Julie's performances are always
fresh and alive, but they're rooted in a short life full of experiences.
The daughter of a Sicilian meat cutter and a cool blonde Norwegian
beauty, Julie grew up in Seattle's multiethnic Ballard neighborhood
and attended Western Washington University.
"
There was music playing constantly in my house. My parents played
all the great singers on their stereo — Frank Sinatra,
Jerry Vale, Dinah Washington, Mel Torme. It was bombarded into
my psyche.
I didn't
have any choice."
She originally intended to have a career
as a teacher, but the call of the stage proved too strong.
"
I was on holiday [in the Caribbean] and a French father and son
heard me sitting in with the hotel band and said I should come
to Paris.
So I did." She stayed for four years. Among her venues were
the town's most fashionable and chic clubs: Le Palace, Les Bouchones,
the
Hollywood Savoy, the Hotel LaFayette, the Hotel George V, the Plaza
Athenee, and a cozy piano bar amid the lacy iron girders of the
Eiffel Tower.
In 1985 she returned to Seattle, the "home port" from
which she's since traveled the world.
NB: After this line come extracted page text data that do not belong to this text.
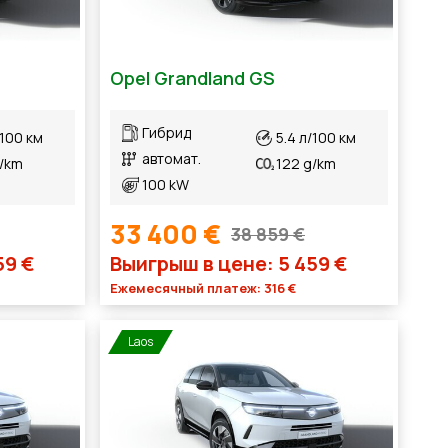
Opel Grandland GS
Гибрид
/100 км
5.4 л/100 км
автомат.
g/km
122 g/km
100 kW
33 400 €
38 859 €
59 €
Выигрыш в цене: 5 459 €
Ежемесячный платеж: 316 €
Laos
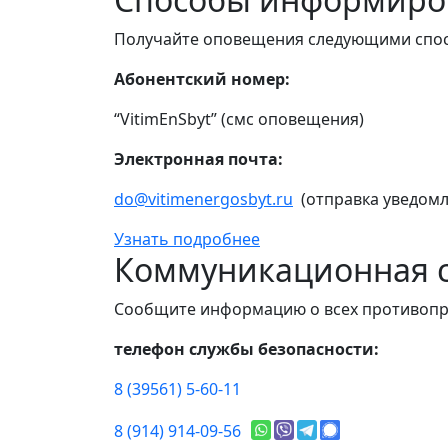
Получайте оповещения следующими спо
Абонентский номер:
“VitimEnSbyt” (смс оповещения)
Электронная почта:
do@vitimenergosbyt.ru
(отправка уведомл
Узнать подробнее
Коммуникационная с
Сообщите информацию о всех противопр
телефон службы безопасности:
8 (39561) 5-60-11
8 (914) 914-09-56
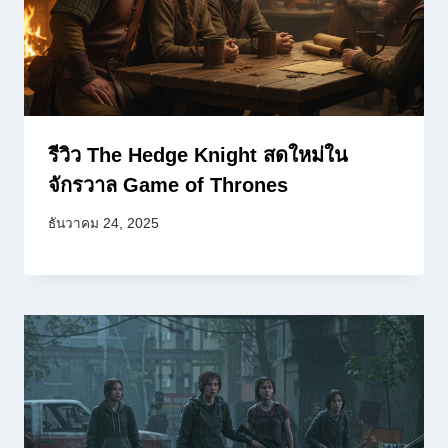
รีวิว The Hedge Knight สดใหม่ใน
จักรวาล Game of Thrones
ธันวาคม 24, 2025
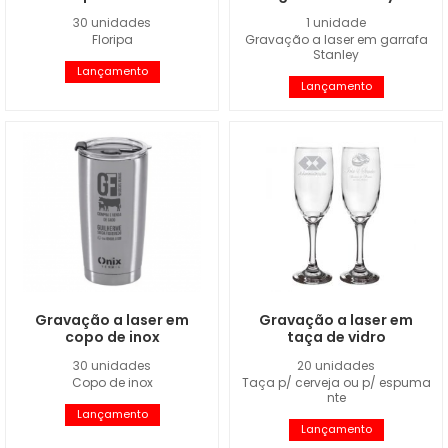
30 unidades
1 unidade
Floripa
Gravação a laser em garrafa
Stanley
Lançamento
Lançamento
Gravação a laser em
Gravação a laser em
copo de inox
taça de vidro
30 unidades
20 unidades
Copo de inox
Taça p/ cerveja ou p/ espuma
nte
Lançamento
Lançamento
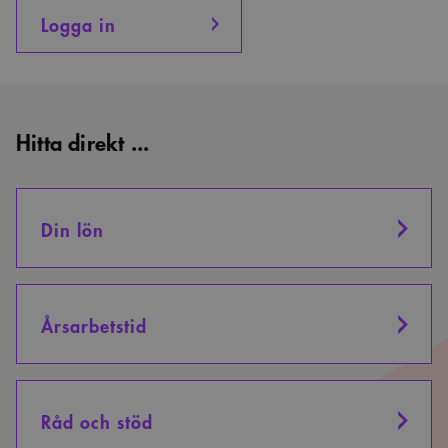
Logga in
Hitta direkt ...
Din lön
Årsarbetstid
Råd och stöd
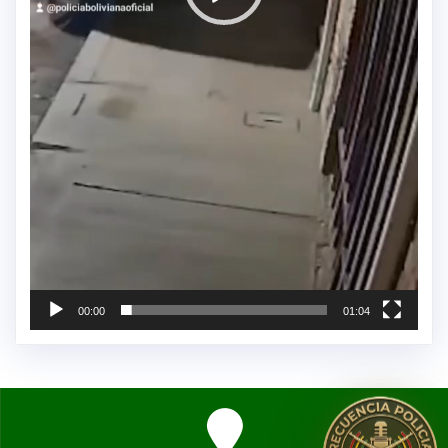
00:00
01:04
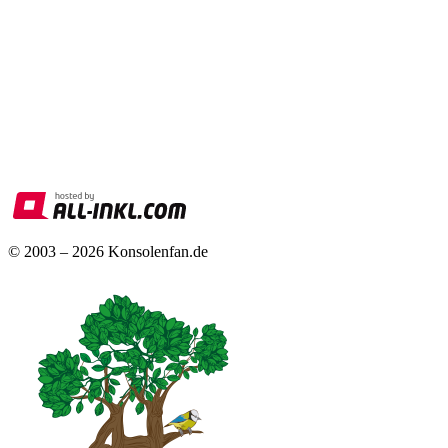
© 2003 – 2026 Konsolenfan.de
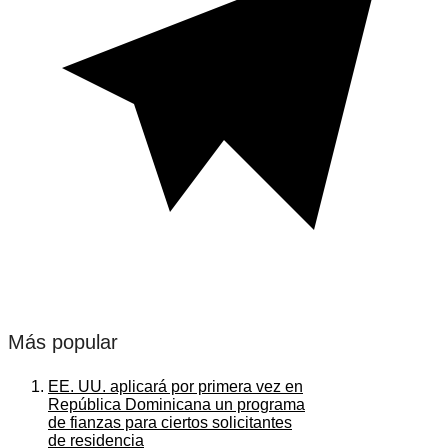
Más popular
EE. UU. aplicará por primera vez en
República Dominicana un programa
de fianzas para ciertos solicitantes
de residencia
She's performed in Istanbul,
Rio de
Janiero, Istanbul, Bangkok, Hong Kong, London, Hamburg, Sicily,
Brussels, New York, Los Angeles (at the Palomino Club and Café
Largo), San Francisco, Ketchikan, the Canary Islands, and on board
international
cruise ships. While she was in New York, choreographer Mark Morris
created a dance piece, Mythologies, around Julie's singing.
Whenever
she was back home, she starred in "The Julie Cascioppo
Experience," a weekly musical cabaret revue at the Pink Door
restaurant in Seattle's historic Pike Place Market. She describes
the show as
a series of "mini one-woman operas," performed in the
guises of some 20 different deadpan comic characters. "All
the characters sang, as if everybody always sang.… I think
I used to hide behind the characterizations because I didn't think
I was that good of a singer.
I like to be funny. I like to help people forget their problems." Julie's
characters were loved by thousands at the Pink Door and other venues,
and on regular broadcast and cable TV appearances.
In 2002 she
reinvented herself as a more integrated solo artist. "All
the creativity I used to put into my characters, I now try to put
into my focus, into my tunes."
Today, Julie's performances
still offer a lot of fun. But the lightness is just part of a
full range of moods, from the sweet and sultry
to the tart and saucy, to the incredibly depressing. It's all
part of
one persoanlity, one incredible performer.